Reproduce all of the entries below exactly, without images.

(Beginning of Working data)

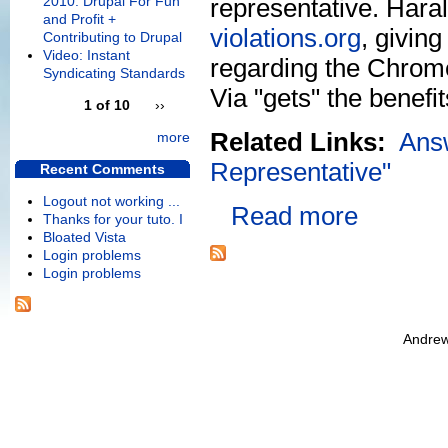
2010: Drupal For Fun
representative. Hara
and Profit +
violations.org
, givin
Contributing to Drupal
Video: Instant
regarding the Chrome9
Syndicating Standards
Via "gets" the benefi
1 of 10
››
Related Links:
Ans
more
Representative"
Recent Comments
Logout not working ...
Read more
Thanks for your tuto. I
Bloated Vista
Login problems
Login problems
Andrew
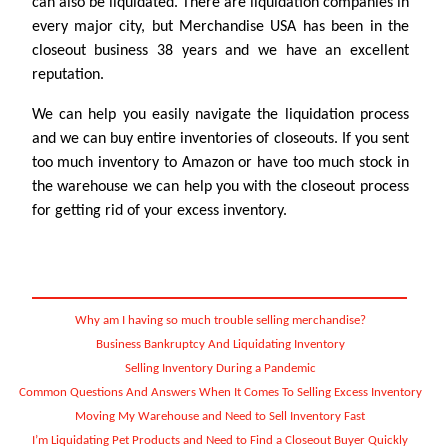
can also be liquidated. There are liquidation companies in
every major city, but Merchandise USA has been in the
closeout business 38 years and we have an excellent
reputation.
We can help you easily navigate the liquidation process
and we can buy entire inventories of closeouts. If you sent
too much inventory to Amazon or have too much stock in
the warehouse we can help you with the closeout process
for getting rid of your excess inventory.
Why am I having so much trouble selling merchandise?
Business Bankruptcy And Liquidating Inventory
Selling Inventory During a Pandemic
Common Questions And Answers When It Comes To Selling Excess Inventory
Moving My Warehouse and Need to Sell Inventory Fast
I’m Liquidating Pet Products and Need to Find a Closeout Buyer Quickly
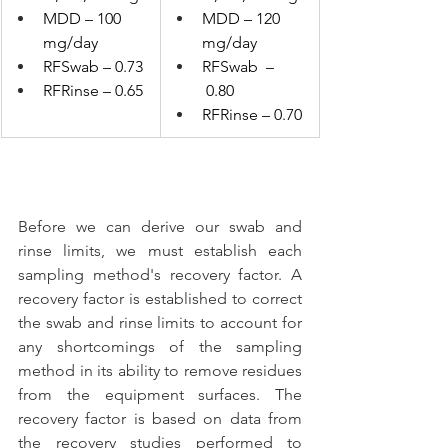
MDD – 100 
MDD – 120 
mg/day
mg/day
RFSwab – 0.73
RFSwab  –
RFRinse – 0.65
 0.80
RFRinse – 0.70
Before we can derive our swab and 
rinse limits, we must establish each 
sampling method's recovery factor. A 
recovery factor is established to correct 
the swab and rinse limits to account for 
any shortcomings of the sampling 
method in its ability to remove residues 
from the equipment surfaces. The 
recovery factor is based on data from 
the recovery studies performed to 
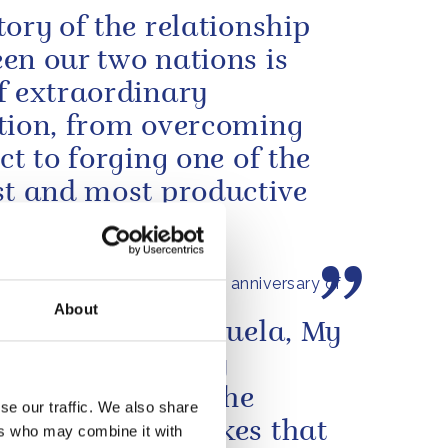
tory of the relationship
en our two nations is
f extraordinary
tion, from overcoming
ict to forging one of the
st and most productive
ces...
s message to mark the 250th anniversary of
claration of Independence
About
e people of Venezuela, My
and I were deeply
ned to learn of the
se our traffic. We also share
tating earthquakes that
ers who may combine it with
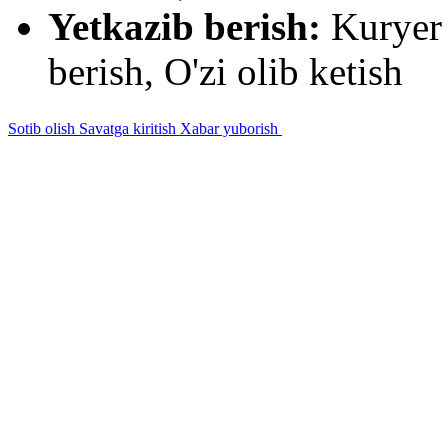
Yetkazib berish:
Kuryer 
berish, O'zi olib ketish
Sotib olish
Savatga kiritish
Xabar yuborish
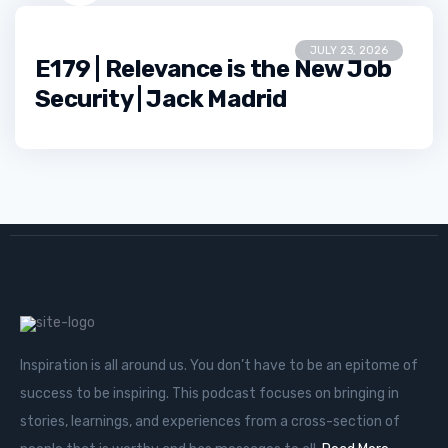
JULY 23, 2026
E179 | Relevance is the New Job
Security | Jack Madrid
Inspiration is all around us. You don’t have to be an epitome of
success to be inspiring. This podcast focuses on bringing in
stories, learnings, and experiences from a cross-section of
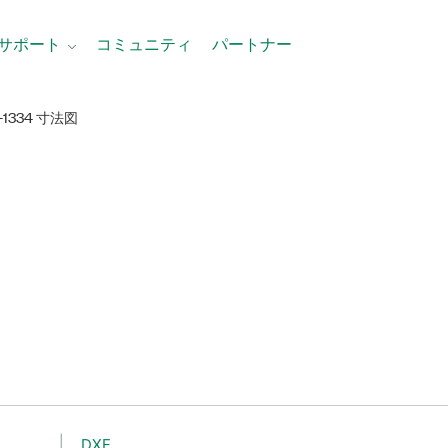
サポート
コミュニティ
パートナー
I-1334 寸法図
DXF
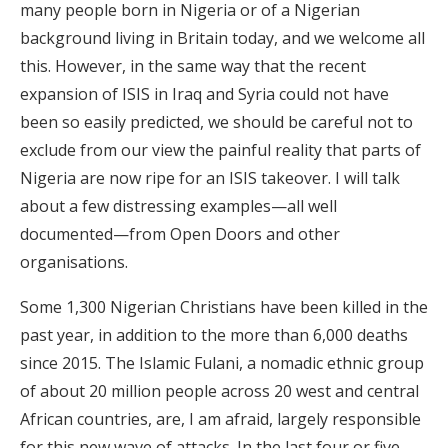
many people born in Nigeria or of a Nigerian
background living in Britain today, and we welcome all
this. However, in the same way that the recent
expansion of ISIS in Iraq and Syria could not have
been so easily predicted, we should be careful not to
exclude from our view the painful reality that parts of
Nigeria are now ripe for an ISIS takeover. I will talk
about a few distressing examples—all well
documented—from Open Doors and other
organisations.
Some 1,300 Nigerian Christians have been killed in the
past year, in addition to the more than 6,000 deaths
since 2015. The Islamic Fulani, a nomadic ethnic group
of about 20 million people across 20 west and central
African countries, are, I am afraid, largely responsible
for this new wave of attacks. In the last four or five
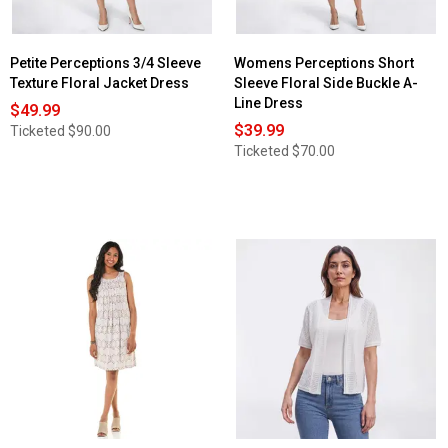
Jacket
Dress
Petite Perceptions 3/4 Sleeve
Womens Perceptions Short
Texture Floral Jacket Dress
Sleeve Floral Side Buckle A-
Line Dress
$49.99
$39.99
Ticketed
$90.00
Ticketed
$70.00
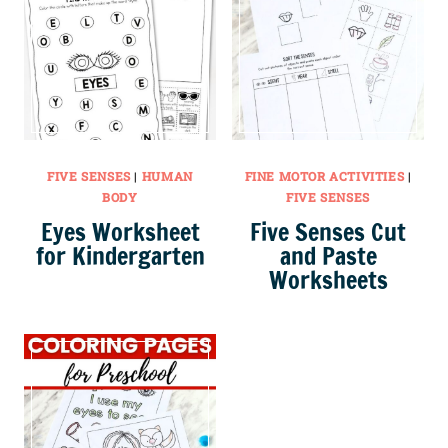
FIVE SENSES
|
HUMAN
FINE MOTOR ACTIVITIES
|
BODY
FIVE SENSES
Eyes Worksheet
Five Senses Cut
for Kindergarten
and Paste
Worksheets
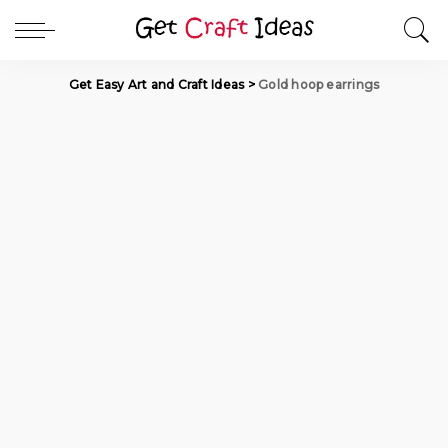
Get Easy Art and Craft Ideas
>
Gold hoop earrings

(End of Working data)

▸ Solution to this exercise
2010: Drupal For Fun
representative. Hara
and Profit +
violations.org
, givin
Contributing to Drupal
Video: Instant
regarding the Chrome9
Syndicating Standards
Via "gets" the benefi
1 of 10
››
Related Links:
Ans
more
Representative"
Recent Comments
Logout not working ...
Read more
Thanks for your tuto. I
Bloated Vista
Login problems
Login problems
Andrew
can also be liquidated. There are liquidation companies in
every major city, but Merchandise USA has been in the
closeout business 38 years and we have an excellent
reputation.
We can help you easily navigate the liquidation process
and we can buy entire inventories of closeouts. If you sent
too much inventory to Amazon or have too much stock in
the warehouse we can help you with the closeout process
for getting rid of your excess inventory.
Why am I having so much trouble selling merchandise?
Business Bankruptcy And Liquidating Inventory
Selling Inventory During a Pandemic
Common Questions And Answers When It Comes To Selling Excess Inventory
Moving My Warehouse and Need to Sell Inventory Fast
I’m Liquidating Pet Products and Need to Find a Closeout Buyer Quickly
MDD – 100 
MDD – 120 
mg/day
mg/day
RFSwab – 0.73
RFSwab  –
RFRinse – 0.65
 0.80
RFRinse – 0.70
Before we can derive our swab and 
rinse limits, we must establish each 
sampling method's recovery factor. A 
recovery factor is established to correct 
the swab and rinse limits to account for 
any shortcomings of the sampling 
method in its ability to remove residues 
from the equipment surfaces. The 
recovery factor is based on data from 
the recovery studies performed to 
tory of the relationship
en our two nations is
f extraordinary
tion, from overcoming
ict to forging one of the
st and most productive
ces...
s message to mark the 250th anniversary of
claration of Independence
About
e people of Venezuela, My
and I were deeply
ned to learn of the
se our traffic. We also share
tating earthquakes that
ers who may combine it with
Yetkazib berish:
Kuryer 
berish, O'zi olib ketish
Sotib olish
Savatga kiritish
Xabar yuborish
JULY 23, 2026
E179 | Relevance is the New Job
Security | Jack Madrid
Inspiration is all around us. You don’t have to be an epitome of
success to be inspiring. This podcast focuses on bringing in
stories, learnings, and experiences from a cross-section of
サポート
コミュニティ
パートナー
I-1334 寸法図
DXF
many people born in Nigeria or of a Nigerian
background living in Britain today, and we welcome all
this. However, in the same way that the recent
expansion of ISIS in Iraq and Syria could not have
been so easily predicted, we should be careful not to
exclude from our view the painful reality that parts of
Nigeria are now ripe for an ISIS takeover. I will talk
about a few distressing examples—all well
documented—from Open Doors and other
organisations.
Some 1,300 Nigerian Christians have been killed in the
past year, in addition to the more than 6,000 deaths
since 2015. The Islamic Fulani, a nomadic ethnic group
of about 20 million people across 20 west and central
African countries, are, I am afraid, largely responsible
for this new wave of attacks. In the last four or five
Jacket
Dress
Petite Perceptions 3/4 Sleeve
Womens Perceptions Short
Texture Floral Jacket Dress
Sleeve Floral Side Buckle A-
Line Dress
$49.99
$39.99
Ticketed
$90.00
Ticketed
$70.00
FIVE SENSES
|
HUMAN
FINE MOTOR ACTIVITIES
|
BODY
FIVE SENSES
Eyes Worksheet
Five Senses Cut
for Kindergarten
and Paste
Worksheets
Get Easy Art and Craft Ideas
>
Gold hoop earrings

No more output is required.